Le législateur a prévu un certain nombre de règles et de conditions pour assurer le bon déroulement de l’opération de livraison, et de protéger les intérêts de la partie faible dans le contrat de vente en général et dans les contrats du commerce électronique ou des ventes à distance en particulier. Ces règles sont relatives au délai auquel la livraison doit être effectuer (1), aux différentes modalités de livraison (2), et enfin aux frais de cette opération (3).
Le délai de délivrance est le moment auquel le vendeur doit mettre la chose à la disposition de l’acquéreur.
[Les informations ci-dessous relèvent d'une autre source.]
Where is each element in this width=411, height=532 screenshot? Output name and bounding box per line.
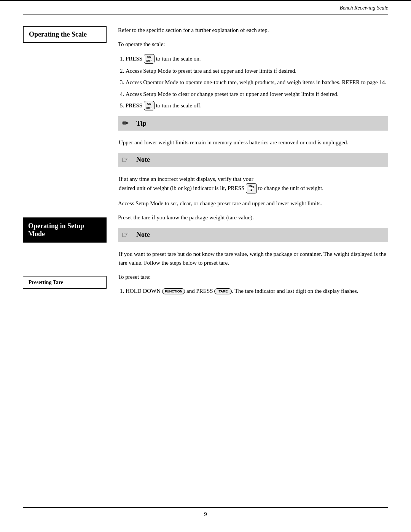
spacer2 <box>23 253 107 276</box>
preset-step-1: HOLD DOWN FUNCTION and PRESS TARE. The t… <box>126 287 388 296</box>
step-2: Access Setup Mode to preset tare and set… <box>126 67 388 75</box>
section1-to-operate: To operate the scale: <box>118 40 388 49</box>
tip-title-col: Tip <box>132 116 388 131</box>
note2-title-col: Note <box>132 228 388 242</box>
content-area: Operating the Scale Operating in Setup M… <box>0 14 411 313</box>
tip-title: Tip <box>136 120 147 128</box>
function-button[interactable]: FUNCTION <box>162 288 185 295</box>
step-1: PRESS ON/OFF to turn the scale on. <box>126 54 388 64</box>
on-off-button-2[interactable]: ON/OFF <box>144 101 155 111</box>
footer-area: 9 <box>0 503 411 521</box>
note1-body-part1: If at any time an incorrect weight displ… <box>118 175 388 194</box>
section1-heading-box: Operating the Scale <box>23 26 107 43</box>
step-3: Access Operator Mode to operate one-touc… <box>126 78 388 87</box>
note2-icon: ☞ <box>121 230 129 240</box>
page-number: 9 <box>204 511 207 517</box>
section1-steps: PRESS ON/OFF to turn the scale on. Acces… <box>118 54 388 111</box>
note1-icon-col: ☞ <box>118 153 132 167</box>
step-4: Access Setup Mode to clear or change pre… <box>126 90 388 99</box>
tare-button[interactable]: TARE <box>214 288 232 295</box>
spacer1 <box>23 54 107 217</box>
presetting-tare-body: Preset the tare if you know the package … <box>118 213 388 222</box>
tip-callout-box: ✏ Tip <box>118 116 388 131</box>
note1-title-col: Note <box>132 153 388 167</box>
note1-icon: ☞ <box>121 155 129 165</box>
note1-title: Note <box>136 156 150 164</box>
on-off-button-1[interactable]: ON/OFF <box>144 54 155 64</box>
note2-body: If you want to preset tare but do not kn… <box>118 250 388 268</box>
note2-title: Note <box>136 231 150 239</box>
note1-callout-box: ☞ Note <box>118 153 388 167</box>
page-header: Bench Receiving Scale <box>0 3 411 14</box>
section1-intro: Refer to the specific section for a furt… <box>118 26 388 35</box>
page-footer: 9 <box>0 508 411 521</box>
section2-intro: Access Setup Mode to set, clear, or chan… <box>118 199 388 208</box>
presetting-tare-label: Presetting Tare <box>29 280 63 285</box>
section1-title: Operating the Scale <box>29 30 87 38</box>
section2-title: Operating in Setup Mode <box>28 222 84 238</box>
top-rule <box>0 0 411 1</box>
tip-icon-col: ✏ <box>118 116 132 131</box>
note2-callout-box: ☞ Note <box>118 228 388 242</box>
tip-body: Upper and lower weight limits remain in … <box>118 138 388 147</box>
section2-heading-box: Operating in Setup Mode <box>23 217 107 243</box>
preset-steps: HOLD DOWN FUNCTION and PRESS TARE. The t… <box>118 287 388 296</box>
presetting-tare-box: Presetting Tare <box>23 276 107 289</box>
right-column: Refer to the specific section for a furt… <box>114 26 388 301</box>
unit-button[interactable]: lbkg ▲ <box>246 183 256 193</box>
page: Bench Receiving Scale Operating the Scal… <box>0 0 411 532</box>
note2-icon-col: ☞ <box>118 228 132 242</box>
left-column: Operating the Scale Operating in Setup M… <box>23 26 114 301</box>
tip-icon: ✏ <box>122 118 129 128</box>
to-preset-tare: To preset tare: <box>118 273 388 281</box>
step-5: PRESS ON/OFF to turn the scale off. <box>126 101 388 111</box>
header-title: Bench Receiving Scale <box>340 5 388 11</box>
Concernant ce délai, le législateur marocain a stipulé que la délivrance doit se faire aussitôt après la conclusion du contrat, sauf les délais exigés par la nature de la chose vendue ou par l’usage[2]. En revanche, le législateur français n’a pas prévu des règles particulières relatives au délai de délivrance et il a laissé cette question aux stipulations des parties dans le contrat[3]. Ainsi, la jurisprudence française partage avec le législateur marocain son position, elle a décidé que la délivrance doit intervenir dès qu’elle est possible et parfois il fait référence à un délai raisonnable[4].
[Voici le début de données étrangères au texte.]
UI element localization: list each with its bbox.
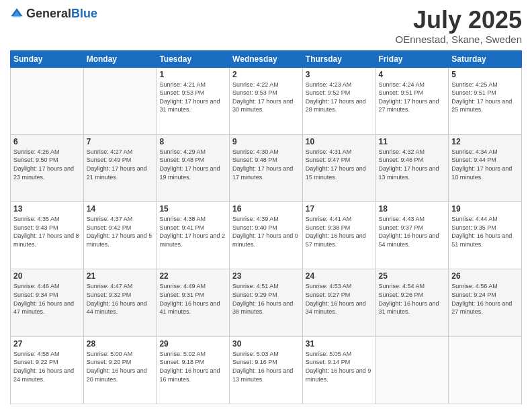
day-info: Sunrise: 4:38 AM Sunset: 9:41 PM Dayligh…	[159, 215, 226, 248]
calendar-cell	[375, 336, 449, 404]
day-number: 2	[232, 70, 300, 79]
day-info: Sunrise: 4:23 AM Sunset: 9:52 PM Dayligh…	[306, 81, 373, 114]
logo-text-general: General	[26, 7, 71, 20]
day-info: Sunrise: 4:47 AM Sunset: 9:32 PM Dayligh…	[87, 282, 154, 316]
day-number: 20	[13, 271, 81, 281]
day-info: Sunrise: 4:24 AM Sunset: 9:51 PM Dayligh…	[379, 81, 446, 114]
day-number: 9	[232, 137, 300, 146]
day-number: 27	[13, 339, 81, 349]
col-thursday: Thursday	[302, 50, 375, 67]
day-number: 18	[379, 204, 446, 214]
day-info: Sunrise: 4:21 AM Sunset: 9:53 PM Dayligh…	[159, 81, 226, 114]
day-info: Sunrise: 4:54 AM Sunset: 9:26 PM Dayligh…	[379, 282, 446, 316]
day-info: Sunrise: 4:29 AM Sunset: 9:48 PM Dayligh…	[159, 148, 226, 181]
day-number: 16	[232, 204, 300, 214]
day-info: Sunrise: 4:39 AM Sunset: 9:40 PM Dayligh…	[232, 215, 300, 248]
day-number: 17	[306, 204, 373, 214]
logo-text-blue: Blue	[71, 7, 97, 20]
day-number: 3	[306, 70, 373, 79]
month-title: July 2025	[396, 7, 522, 34]
day-number: 8	[159, 137, 226, 146]
calendar-cell: 20Sunrise: 4:46 AM Sunset: 9:34 PM Dayli…	[11, 269, 84, 336]
day-number: 12	[451, 137, 519, 146]
day-number: 4	[379, 70, 446, 79]
calendar-cell	[449, 336, 522, 404]
calendar-cell: 18Sunrise: 4:43 AM Sunset: 9:37 PM Dayli…	[375, 202, 449, 269]
day-info: Sunrise: 4:25 AM Sunset: 9:51 PM Dayligh…	[451, 81, 519, 114]
col-saturday: Saturday	[449, 50, 522, 67]
calendar-cell: 26Sunrise: 4:56 AM Sunset: 9:24 PM Dayli…	[449, 269, 522, 336]
day-number: 19	[451, 204, 519, 214]
day-info: Sunrise: 4:49 AM Sunset: 9:31 PM Dayligh…	[159, 282, 226, 316]
day-info: Sunrise: 5:05 AM Sunset: 9:14 PM Dayligh…	[306, 350, 373, 383]
page-header: GeneralBlue July 2025 OEnnestad, Skane, …	[10, 7, 522, 45]
day-info: Sunrise: 4:22 AM Sunset: 9:53 PM Dayligh…	[232, 81, 300, 114]
calendar-cell: 29Sunrise: 5:02 AM Sunset: 9:18 PM Dayli…	[157, 336, 230, 404]
day-info: Sunrise: 4:58 AM Sunset: 9:22 PM Dayligh…	[13, 350, 81, 383]
calendar-cell: 9Sunrise: 4:30 AM Sunset: 9:48 PM Daylig…	[230, 134, 303, 201]
day-number: 7	[87, 137, 154, 146]
calendar-cell: 28Sunrise: 5:00 AM Sunset: 9:20 PM Dayli…	[83, 336, 157, 404]
calendar-cell: 13Sunrise: 4:35 AM Sunset: 9:43 PM Dayli…	[11, 202, 84, 269]
calendar-cell: 22Sunrise: 4:49 AM Sunset: 9:31 PM Dayli…	[157, 269, 230, 336]
day-number: 31	[306, 339, 373, 349]
calendar-cell: 1Sunrise: 4:21 AM Sunset: 9:53 PM Daylig…	[157, 67, 230, 134]
calendar-cell: 2Sunrise: 4:22 AM Sunset: 9:53 PM Daylig…	[230, 67, 303, 134]
calendar-cell: 23Sunrise: 4:51 AM Sunset: 9:29 PM Dayli…	[230, 269, 303, 336]
day-number: 25	[379, 271, 446, 281]
calendar-cell: 12Sunrise: 4:34 AM Sunset: 9:44 PM Dayli…	[449, 134, 522, 201]
day-number: 14	[87, 204, 154, 214]
day-info: Sunrise: 5:02 AM Sunset: 9:18 PM Dayligh…	[159, 350, 226, 383]
day-number: 11	[379, 137, 446, 146]
day-info: Sunrise: 4:53 AM Sunset: 9:27 PM Dayligh…	[306, 282, 373, 316]
calendar-cell: 21Sunrise: 4:47 AM Sunset: 9:32 PM Dayli…	[83, 269, 157, 336]
day-info: Sunrise: 4:35 AM Sunset: 9:43 PM Dayligh…	[13, 215, 81, 248]
day-info: Sunrise: 4:41 AM Sunset: 9:38 PM Dayligh…	[306, 215, 373, 248]
day-info: Sunrise: 4:37 AM Sunset: 9:42 PM Dayligh…	[87, 215, 154, 248]
day-number: 1	[159, 70, 226, 79]
calendar-cell: 14Sunrise: 4:37 AM Sunset: 9:42 PM Dayli…	[83, 202, 157, 269]
day-info: Sunrise: 4:56 AM Sunset: 9:24 PM Dayligh…	[451, 282, 519, 316]
day-number: 13	[13, 204, 81, 214]
calendar-cell: 11Sunrise: 4:32 AM Sunset: 9:46 PM Dayli…	[375, 134, 449, 201]
day-info: Sunrise: 4:34 AM Sunset: 9:44 PM Dayligh…	[451, 148, 519, 181]
day-info: Sunrise: 4:31 AM Sunset: 9:47 PM Dayligh…	[306, 148, 373, 181]
calendar-cell: 17Sunrise: 4:41 AM Sunset: 9:38 PM Dayli…	[302, 202, 375, 269]
day-info: Sunrise: 5:00 AM Sunset: 9:20 PM Dayligh…	[87, 350, 154, 383]
day-number: 26	[451, 271, 519, 281]
calendar-cell: 7Sunrise: 4:27 AM Sunset: 9:49 PM Daylig…	[83, 134, 157, 201]
day-info: Sunrise: 5:03 AM Sunset: 9:16 PM Dayligh…	[232, 350, 300, 383]
calendar-cell: 10Sunrise: 4:31 AM Sunset: 9:47 PM Dayli…	[302, 134, 375, 201]
calendar-cell: 27Sunrise: 4:58 AM Sunset: 9:22 PM Dayli…	[11, 336, 84, 404]
calendar-cell: 19Sunrise: 4:44 AM Sunset: 9:35 PM Dayli…	[449, 202, 522, 269]
calendar-cell	[11, 67, 84, 134]
calendar-cell: 6Sunrise: 4:26 AM Sunset: 9:50 PM Daylig…	[11, 134, 84, 201]
logo-icon	[10, 7, 24, 21]
day-number: 21	[87, 271, 154, 281]
day-number: 23	[232, 271, 300, 281]
col-tuesday: Tuesday	[157, 50, 230, 67]
day-number: 24	[306, 271, 373, 281]
col-monday: Monday	[83, 50, 157, 67]
day-number: 5	[451, 70, 519, 79]
calendar-cell: 3Sunrise: 4:23 AM Sunset: 9:52 PM Daylig…	[302, 67, 375, 134]
calendar-cell: 16Sunrise: 4:39 AM Sunset: 9:40 PM Dayli…	[230, 202, 303, 269]
location-title: OEnnestad, Skane, Sweden	[396, 34, 522, 45]
calendar-cell: 30Sunrise: 5:03 AM Sunset: 9:16 PM Dayli…	[230, 336, 303, 404]
day-number: 6	[13, 137, 81, 146]
day-info: Sunrise: 4:43 AM Sunset: 9:37 PM Dayligh…	[379, 215, 446, 248]
calendar-cell: 8Sunrise: 4:29 AM Sunset: 9:48 PM Daylig…	[157, 134, 230, 201]
day-info: Sunrise: 4:27 AM Sunset: 9:49 PM Dayligh…	[87, 148, 154, 181]
calendar-cell	[83, 67, 157, 134]
day-number: 30	[232, 339, 300, 349]
calendar-cell: 25Sunrise: 4:54 AM Sunset: 9:26 PM Dayli…	[375, 269, 449, 336]
day-info: Sunrise: 4:46 AM Sunset: 9:34 PM Dayligh…	[13, 282, 81, 316]
calendar-cell: 5Sunrise: 4:25 AM Sunset: 9:51 PM Daylig…	[449, 67, 522, 134]
col-wednesday: Wednesday	[230, 50, 303, 67]
calendar-table: Sunday Monday Tuesday Wednesday Thursday…	[10, 50, 522, 404]
title-block: July 2025 OEnnestad, Skane, Sweden	[396, 7, 522, 45]
day-number: 29	[159, 339, 226, 349]
calendar-cell: 31Sunrise: 5:05 AM Sunset: 9:14 PM Dayli…	[302, 336, 375, 404]
day-number: 15	[159, 204, 226, 214]
day-info: Sunrise: 4:51 AM Sunset: 9:29 PM Dayligh…	[232, 282, 300, 316]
Quant à la vente à distance, elle est soumise aux délais de livraison relatifs aux ventes aux consommateurs tels qu’ils sont prévus par la loi 31-08 relative à la protection du consommateur. Dans ce sens, la loi impose au vendeur professionnel de préciser par écrit la date limite à laquelle il s’engage à livrer les produits ou les biens[5]. Cette obligation est impérative du moins lorsque la valeur de ce produit excède un seuil fixé par voie réglementaire[6]. Le législateur français prévoit aussi les mêmes règles lorsque la valeur du produit dépasse un seuil de 500 euro[7], ainsi qu’en cas de non indication de cette « date limite » par le professionnel, ce dernier est réputé devoir délivrer le bien ou exécuter la prestation de services « dès la conclusion du contrat »[8]. Cette dernière exigence, beaucoup plus précise que la règle de droit commun, est évidement plus contraignante pour le professionnel et donc plus protectrice pour le consommateur.
Toujours en matière de vente à distance, l’article 39 de la loi 31-08 précise que le délai d’exécution de la commande ne peut pas dépasser le délai maximum de 30 jours sauf si les parties en sont convenues autrement. Alors, on constate que le législateur a laissé la détermination de ce délai à la liberté contractuelle en matière du commerce électronique.
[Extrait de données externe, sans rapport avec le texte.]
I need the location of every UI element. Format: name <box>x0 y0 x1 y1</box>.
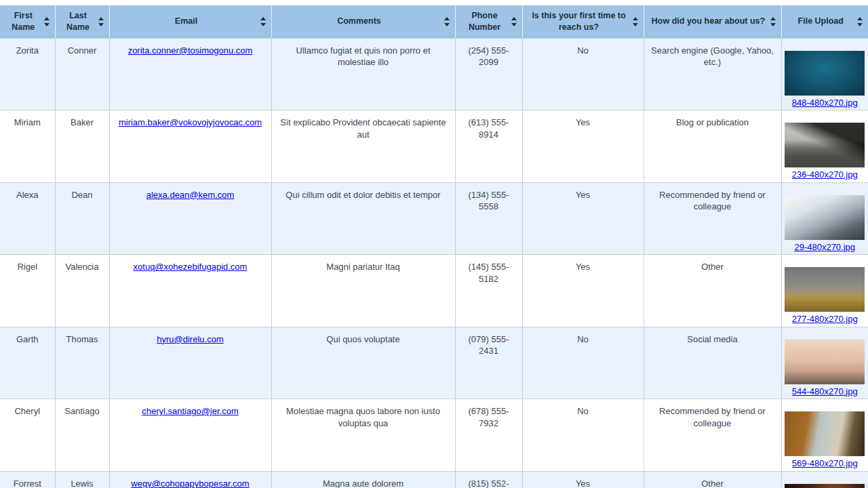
cell-first-name: Rigel <box>0 255 55 327</box>
file-thumbnail[interactable] <box>785 340 865 384</box>
cell-email: wegy@cohopapybopesar.com <box>109 471 271 488</box>
email-link[interactable]: cheryl.santiago@jer.com <box>142 406 239 416</box>
sort-icon[interactable] <box>633 16 639 27</box>
file-link[interactable]: 29-480x270.jpg <box>794 242 855 252</box>
column-label: Comments <box>337 16 381 26</box>
sort-icon[interactable] <box>770 16 776 27</box>
cell-phone: (079) 555-2431 <box>455 327 522 399</box>
cell-file-upload <box>781 471 868 488</box>
file-thumbnail[interactable] <box>785 51 865 96</box>
cell-phone: (678) 555-7932 <box>455 399 522 472</box>
email-link[interactable]: alexa.dean@kem.com <box>146 190 235 200</box>
email-link[interactable]: xotuq@xohezebifugapid.com <box>134 262 248 272</box>
column-label: Email <box>175 16 197 26</box>
cell-first-name: Alexa <box>0 182 55 255</box>
cell-last-name: Conner <box>55 38 109 110</box>
cell-first-time: No <box>522 399 644 472</box>
sort-icon[interactable] <box>260 16 267 27</box>
sort-icon[interactable] <box>44 16 50 27</box>
cell-comments: Qui cillum odit et dolor debitis et temp… <box>271 182 455 255</box>
cell-comments: Molestiae magna quos labore non iusto vo… <box>271 399 455 472</box>
file-thumbnail[interactable] <box>785 195 865 240</box>
column-header-how-did-you-hear[interactable]: How did you hear about us? <box>644 5 781 38</box>
cell-phone: (254) 555-2099 <box>455 38 522 110</box>
file-link[interactable]: 544-480x270.jpg <box>792 386 858 396</box>
sort-icon[interactable] <box>857 16 863 27</box>
cell-email: hyru@direlu.com <box>109 327 271 399</box>
cell-file-upload: 848-480x270.jpg <box>781 38 868 110</box>
cell-first-name: Miriam <box>0 110 55 183</box>
file-thumbnail[interactable] <box>785 123 865 167</box>
cell-phone: (815) 552-2739 <box>455 471 522 488</box>
email-link[interactable]: hyru@direlu.com <box>157 334 223 344</box>
cell-email: cheryl.santiago@jer.com <box>109 399 271 472</box>
table-row: Rigel Valencia xotuq@xohezebifugapid.com… <box>0 255 868 327</box>
cell-first-name: Zorita <box>0 38 55 110</box>
cell-last-name: Dean <box>55 182 109 255</box>
cell-file-upload: 29-480x270.jpg <box>781 182 868 255</box>
email-link[interactable]: zorita.conner@tosimogonu.com <box>128 45 253 56</box>
cell-email: xotuq@xohezebifugapid.com <box>109 255 271 327</box>
cell-last-name: Valencia <box>55 255 109 327</box>
table-row: Zorita Conner zorita.conner@tosimogonu.c… <box>0 38 868 110</box>
sort-icon[interactable] <box>98 16 104 27</box>
cell-first-name: Cheryl <box>0 399 55 472</box>
column-label: How did you hear about us? <box>652 16 765 26</box>
cell-heard-from: Recommended by friend or colleague <box>644 399 781 472</box>
cell-first-time: No <box>522 38 644 110</box>
file-link[interactable]: 848-480x270.jpg <box>792 98 858 108</box>
cell-heard-from: Social media <box>644 327 781 399</box>
file-link[interactable]: 277-480x270.jpg <box>792 314 858 324</box>
cell-heard-from: Blog or publication <box>644 110 781 183</box>
cell-phone: (145) 555-5182 <box>455 255 522 327</box>
page: First Name Last Name Email Comments Phon… <box>0 0 868 488</box>
cell-first-time: Yes <box>522 255 644 327</box>
file-thumbnail[interactable] <box>785 484 865 488</box>
sort-icon[interactable] <box>444 16 450 27</box>
email-link[interactable]: wegy@cohopapybopesar.com <box>131 479 249 488</box>
column-label: First Name <box>12 11 35 32</box>
file-link[interactable]: 236-480x270.jpg <box>792 169 858 180</box>
cell-first-time: Yes <box>522 110 644 183</box>
cell-first-time: No <box>522 327 644 399</box>
table-row: Cheryl Santiago cheryl.santiago@jer.com … <box>0 399 868 472</box>
email-link[interactable]: miriam.baker@vokovojyjovocac.com <box>119 117 262 127</box>
cell-comments: Magna aute dolorem <box>271 471 455 488</box>
cell-email: zorita.conner@tosimogonu.com <box>109 38 271 110</box>
table-header: First Name Last Name Email Comments Phon… <box>0 5 868 38</box>
table-row: Forrest Lewis wegy@cohopapybopesar.com M… <box>0 471 868 488</box>
cell-last-name: Santiago <box>55 399 109 472</box>
column-header-comments[interactable]: Comments <box>271 5 455 38</box>
column-header-file-upload[interactable]: File Upload <box>781 5 868 38</box>
column-header-first-name[interactable]: First Name <box>0 5 55 38</box>
cell-phone: (613) 555-8914 <box>455 110 522 183</box>
file-link[interactable]: 569-480x270.jpg <box>792 458 858 468</box>
file-thumbnail[interactable] <box>785 267 865 312</box>
cell-first-time: Yes <box>522 471 644 488</box>
cell-comments: Sit explicabo Provident obcaecati sapien… <box>271 110 455 183</box>
cell-heard-from: Other <box>644 255 781 327</box>
column-header-first-time[interactable]: Is this your first time to reach us? <box>522 5 644 38</box>
cell-file-upload: 569-480x270.jpg <box>781 399 868 472</box>
column-header-last-name[interactable]: Last Name <box>55 5 109 38</box>
column-label: Last Name <box>66 11 90 32</box>
table-body: Zorita Conner zorita.conner@tosimogonu.c… <box>0 38 868 488</box>
header-row: First Name Last Name Email Comments Phon… <box>0 5 868 38</box>
cell-first-name: Garth <box>0 327 55 399</box>
cell-phone: (134) 555-5558 <box>455 182 522 255</box>
cell-email: miriam.baker@vokovojyjovocac.com <box>109 110 271 183</box>
cell-comments: Qui quos voluptate <box>271 327 455 399</box>
column-label: Phone Number <box>469 11 500 32</box>
table-row: Alexa Dean alexa.dean@kem.com Qui cillum… <box>0 182 868 255</box>
column-label: Is this your first time to reach us? <box>532 11 625 32</box>
column-header-phone-number[interactable]: Phone Number <box>455 5 522 38</box>
cell-file-upload: 236-480x270.jpg <box>781 110 868 183</box>
cell-comments: Magni pariatur Itaq <box>271 255 455 327</box>
sort-icon[interactable] <box>511 16 517 27</box>
cell-heard-from: Other <box>644 471 781 488</box>
cell-heard-from: Recommended by friend or colleague <box>644 182 781 255</box>
column-label: File Upload <box>798 16 844 26</box>
table-row: Miriam Baker miriam.baker@vokovojyjovoca… <box>0 110 868 183</box>
column-header-email[interactable]: Email <box>109 5 271 38</box>
file-thumbnail[interactable] <box>785 411 865 456</box>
L’article 500 du D.O.C prévoit que la délivrance peut se faire par différentes manières, selon cet article il y a une distinction entre la manière de délivrance des immeubles et celle des choses mobilières. Aujourd’hui au [Maroc] le commerce électronique n’a pas encore pour objet des immeubles c’est pourquoi on va s’intéresser seulement à l’étude des modalités de délivrance des biens meubles dans la vente à distance, et dans ce stade aussi des règles de protection du consommateur s’installent.
Dans les contrats du commerce électronique on peut distinguer deux types de contrats et par conséquence deux modes de livraison. Le premier est conclu on ligne mais dans lequel la délivrance et l’exécution du contrat ne se font pas sur le réseau internet mais par des moyens et la manière dont les parties sont convenues dans le contrat, ça sert à la vente des choses matérielles. Pour le deuxième type est formé sur le réseau puis la délivrance et l’exécution du contrat se réalisent en ligne en raison de la nature de la chose vendue, qui est des produits ou services immatériels ou électroniques (exemple : logiciels de l’ordinateur, films, music, livres), qui sont livrés au consommateur dès la formation du contrat par le transfert électronique des données de l’internet vers l’ordinateur électronique du consommateur, ou ce qu’on appelle « Téléchargement » [9].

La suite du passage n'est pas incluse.